I think three is a good number for now... will update the list if anything exciting happens.

I have some new roommates for the summer... I should probably get to know them a bit as well.

Wednesday, January 20, 2010

The Perfect College Schedule

Rarely does a college student get the exact schedule that they want for a semester. If they get the classes that they want, then the classes are usually not at the time that they want. So I am very thankful that not only did I get all the classes that I wanted, but I also got them at the most perfect times of the day (for a college student anyway). I don't have to wake up before 8 am on any morning during the week, and my latest class is over by 3 pm.

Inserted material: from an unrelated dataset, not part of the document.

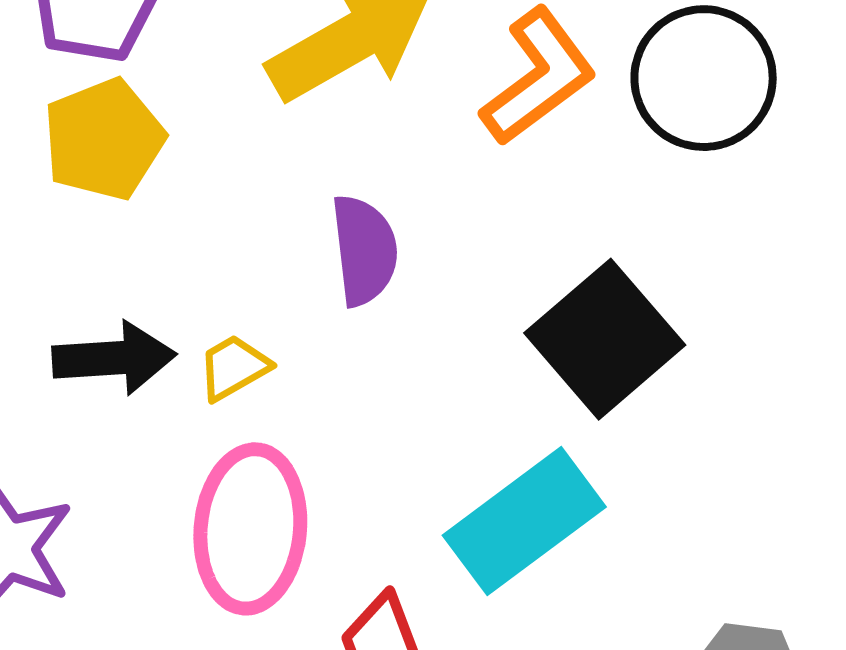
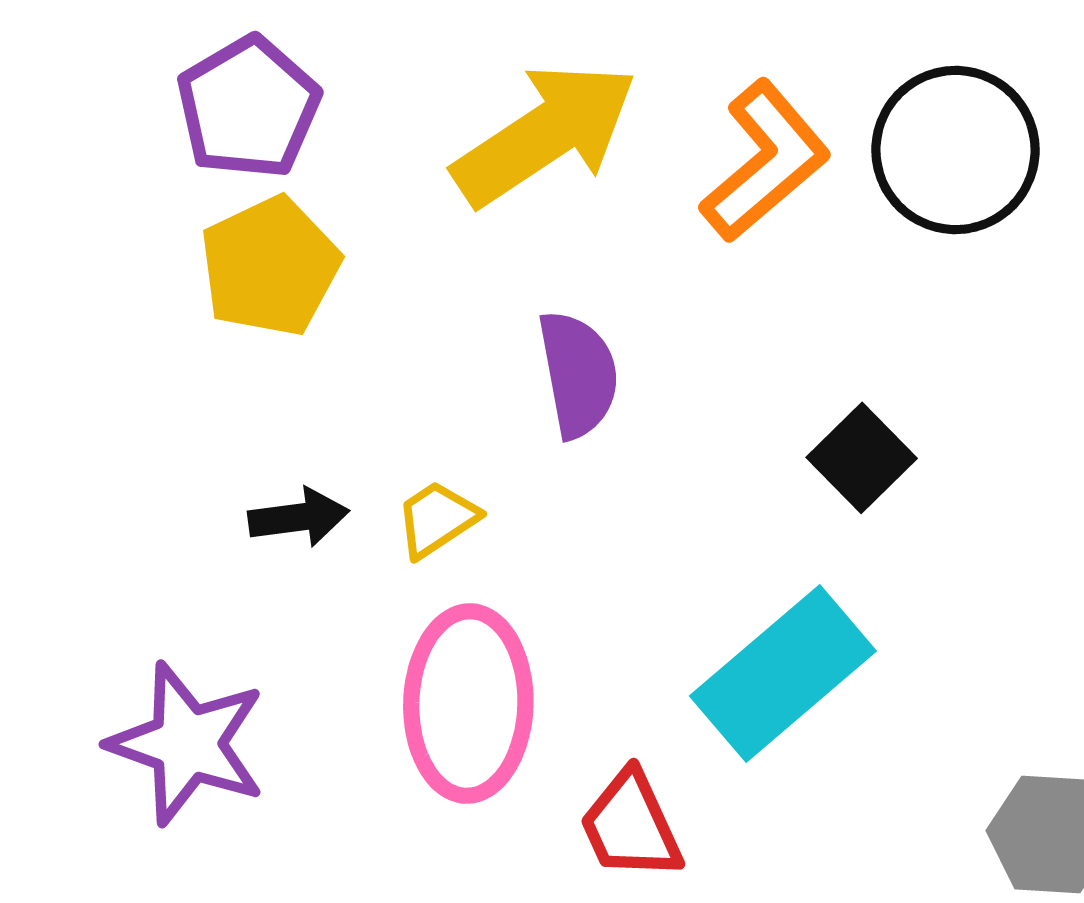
black square: (605, 339) -> (862, 458), size x0.6
black arrow: (114, 358) -> (299, 517), size x0.7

I have time in between classes to get started on homework, or goof off.

Saturday, December 19, 2009

Hello World

I graduated high school this past May, and I am about to begin my fourth semester of college... not because I am one of those dual-enrolled, over-achievers that does way more than they should in order to enjoy life, but because I hated high school. High School was and still is viewed as something to check off the list so that I can say I am progressing in life like a normal, functional individual. So when I saw the opportunity to skip the senior year of high school and attend a community college instead, I was more than happy to look like one of those over-achieving pains.

Now I am attending Berry College in Rome, GA and I must say that the education process couldn't be more suited for someone like me. I love to learn, I need a set up schedule, being in a room with lots of books on any given subject tends to make me giddy, and I find professors to be rather interesting creatures. Another plus is that Berry College has the largest college campus in the world so I may indulge in my long hikes through unknown woods and secretly call myself an outdoors woman. Which would make most people I know laugh because I have an irrational fear of bugs buzzing around and maybe even "about" me. Living in a dorm with a room-mate seemed daunting at first, but I have settled into that nicely as well. My room-mate is highly OCD and needs for things to be a certain way while I am more of "it is what it is" sort of gal. So we get along perfectly in that it doesn't bother me that she constantly cleans and organizes, and it doesn't bother her that it doesn't bother me.

The most noticeable change in my behavior is that I am a bit of a Starbucks junkie now, and that I don't feel like I stop for anyone or anything until I drag myself to bed at two in the morning. I have told myself that this comes with the territory and for the most part it appears that this a theme among most college students. Other than the lack of sleep, missing old friends, and occasionally feeling homesick I am perfect for college. I have always wanted to say this but never felt it appropriate until now... Hello World.